00:09 Le défilé notamment de ces femmes et de ces hommes qui ont décidé de s'engager pour la France.
00:14 Alors comment vont-elles, nos armées, dans un contexte et face à des enjeux de plus en plus tendus et compliqués ?
00:21 On en parle ce matin avec le général Thierry Burckhardt. Bonjour.
00:25 Bonjour Madame.
00:26 Merci d'avoir accepté notre invitation.
00:27 Vous êtes depuis deux ans maintenant le chef d'état-major des armées françaises.
00:32 Alors je le disais à l'instant, comment vont-elles, nos armées ?
00:35 Est-ce qu'elles sont à la hauteur des enjeux qui se présentent devant elles aujourd'hui ?
00:39 Alors tout d'abord, les armées le 14 juillet, c'est forcément des armées heureuses,
00:43 puisque c'est quand même un jour la fête nationale,
00:45 mais c'est aussi un jour de communion entre les Français et leur armée.
00:48 Et c'est quelque chose qui est extrêmement important,
00:50 quand on est en charge de défendre les Français et les intérêts de la France.
00:54 Et en fait, se sentir en communion avec son pays est quelque chose qui est extrêmement important.
00:57 Alors quels sont les grands enjeux ?
00:58 Aujourd'hui, c'est une vraie bonne journée.
01:00 Alors maintenant, les grands enjeux, c'est...
01:02 Il y a bien évidemment en fait quelque chose qui est directement lié,
01:05 c'est, vous l'avez vu, une loi de programmation militaire, 413 milliards, qui est inédite.
01:10 Ce qui est inédit aussi, je pense que c'est l'environnement stratégique.
01:13 Un environnement stratégique qui est...
01:14 On peut avoir différents qualificatifs, mais qui est au moins préoccupant.
01:17 La guerre en Ukraine ?
01:18 La guerre en Ukraine, mais c'est plus globalement, c'est un peu le rapport de force,
01:22 c'est même l'emploi de la force qui est le mode de règlement des conflits aujourd'hui.
01:25 C'est aussi, comment dire, un peu le rejet d'un ordre international qui est fondé sur le droit.
01:32 Et c'est aussi les conséquences de la guerre en Ukraine avec une modification des flux économiques.

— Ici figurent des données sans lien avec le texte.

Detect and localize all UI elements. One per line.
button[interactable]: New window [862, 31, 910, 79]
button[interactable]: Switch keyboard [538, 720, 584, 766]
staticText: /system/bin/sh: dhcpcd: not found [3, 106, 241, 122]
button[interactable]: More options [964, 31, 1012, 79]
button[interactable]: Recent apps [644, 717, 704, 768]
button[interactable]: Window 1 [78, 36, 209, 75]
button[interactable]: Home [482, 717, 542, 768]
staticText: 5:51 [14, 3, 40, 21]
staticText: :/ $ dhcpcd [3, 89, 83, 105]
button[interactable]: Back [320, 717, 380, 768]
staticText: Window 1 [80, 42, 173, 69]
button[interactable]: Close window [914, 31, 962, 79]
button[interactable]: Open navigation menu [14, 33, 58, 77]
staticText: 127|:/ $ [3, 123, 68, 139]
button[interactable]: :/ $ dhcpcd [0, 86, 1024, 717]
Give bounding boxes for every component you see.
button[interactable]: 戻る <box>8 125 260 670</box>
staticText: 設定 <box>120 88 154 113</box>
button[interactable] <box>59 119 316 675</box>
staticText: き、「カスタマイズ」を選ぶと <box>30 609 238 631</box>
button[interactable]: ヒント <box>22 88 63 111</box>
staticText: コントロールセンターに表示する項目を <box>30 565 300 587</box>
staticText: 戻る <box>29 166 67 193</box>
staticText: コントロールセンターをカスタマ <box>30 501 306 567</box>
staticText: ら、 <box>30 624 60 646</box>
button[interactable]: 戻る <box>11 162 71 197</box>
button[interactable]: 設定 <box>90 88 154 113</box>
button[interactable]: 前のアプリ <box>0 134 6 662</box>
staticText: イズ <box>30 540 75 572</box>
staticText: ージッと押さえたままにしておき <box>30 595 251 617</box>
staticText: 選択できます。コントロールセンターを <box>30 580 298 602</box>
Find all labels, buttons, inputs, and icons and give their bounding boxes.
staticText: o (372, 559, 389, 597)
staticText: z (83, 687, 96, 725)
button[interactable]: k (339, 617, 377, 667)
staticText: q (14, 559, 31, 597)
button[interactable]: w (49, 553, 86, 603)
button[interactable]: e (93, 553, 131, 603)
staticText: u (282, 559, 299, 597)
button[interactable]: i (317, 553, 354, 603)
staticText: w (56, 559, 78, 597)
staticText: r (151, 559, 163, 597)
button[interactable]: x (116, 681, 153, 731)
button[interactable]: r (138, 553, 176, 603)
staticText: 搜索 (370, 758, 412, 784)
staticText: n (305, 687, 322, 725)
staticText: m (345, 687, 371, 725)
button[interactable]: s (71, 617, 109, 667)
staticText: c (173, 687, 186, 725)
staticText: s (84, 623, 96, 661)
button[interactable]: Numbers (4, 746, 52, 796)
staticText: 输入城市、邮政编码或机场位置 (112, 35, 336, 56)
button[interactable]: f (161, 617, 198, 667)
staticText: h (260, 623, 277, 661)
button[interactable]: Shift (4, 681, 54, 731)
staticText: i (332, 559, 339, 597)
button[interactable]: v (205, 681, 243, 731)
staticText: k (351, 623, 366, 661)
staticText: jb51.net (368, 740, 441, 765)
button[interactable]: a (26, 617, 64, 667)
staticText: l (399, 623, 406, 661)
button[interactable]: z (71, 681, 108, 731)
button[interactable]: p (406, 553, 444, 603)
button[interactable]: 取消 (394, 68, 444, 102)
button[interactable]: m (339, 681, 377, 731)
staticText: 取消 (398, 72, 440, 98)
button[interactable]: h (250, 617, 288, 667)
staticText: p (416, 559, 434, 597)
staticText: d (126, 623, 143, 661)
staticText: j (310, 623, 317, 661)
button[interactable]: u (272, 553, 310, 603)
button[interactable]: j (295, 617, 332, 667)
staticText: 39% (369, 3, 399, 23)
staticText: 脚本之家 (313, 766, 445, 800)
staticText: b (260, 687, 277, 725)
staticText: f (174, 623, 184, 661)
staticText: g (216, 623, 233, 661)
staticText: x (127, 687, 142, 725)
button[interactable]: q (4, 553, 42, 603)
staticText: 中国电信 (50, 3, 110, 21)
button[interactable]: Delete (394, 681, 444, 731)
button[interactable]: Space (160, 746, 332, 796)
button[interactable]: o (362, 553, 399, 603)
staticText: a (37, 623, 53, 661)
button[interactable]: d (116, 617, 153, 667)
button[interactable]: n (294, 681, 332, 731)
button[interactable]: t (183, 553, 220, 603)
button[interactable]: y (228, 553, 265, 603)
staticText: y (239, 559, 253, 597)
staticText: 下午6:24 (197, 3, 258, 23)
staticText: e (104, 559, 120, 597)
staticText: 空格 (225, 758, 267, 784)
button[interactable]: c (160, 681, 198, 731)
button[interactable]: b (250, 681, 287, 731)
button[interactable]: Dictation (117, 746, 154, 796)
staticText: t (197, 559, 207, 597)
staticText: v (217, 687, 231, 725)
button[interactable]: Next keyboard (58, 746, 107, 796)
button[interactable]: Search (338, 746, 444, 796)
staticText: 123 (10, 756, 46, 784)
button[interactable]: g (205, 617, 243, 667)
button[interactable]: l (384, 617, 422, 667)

01:37 En fait, un monde qui est en grand bouleversement,
01:39 avec des choses qui sont déjà irréversibles, mais qui bougent encore.
01:42 Et face à tout ça, est-ce que nos armées sont prêtes ?
01:44 En fait, on a la chance d'avoir en France une armée d'emploi.
01:47 Et donc, une armée d'emploi, ça veut dire...
01:49 C'est-à-dire une armée professionnelle ?
01:50 C'est une armée professionnelle, mais au-delà, professionnelle, qui est engagée en opération.
01:53 Parce qu'on a des autorités politiques qui savent qu'elles peuvent compter sur les armées
01:57 et qui les engagent en appui de la politique, de la stratégie de puissance, d'équilibre
02:01 que développe le président de la République,
02:03 que ce soit dans différents pays, face à différentes situations.
02:06 Et donc, ça c'est quand même un gros avantage.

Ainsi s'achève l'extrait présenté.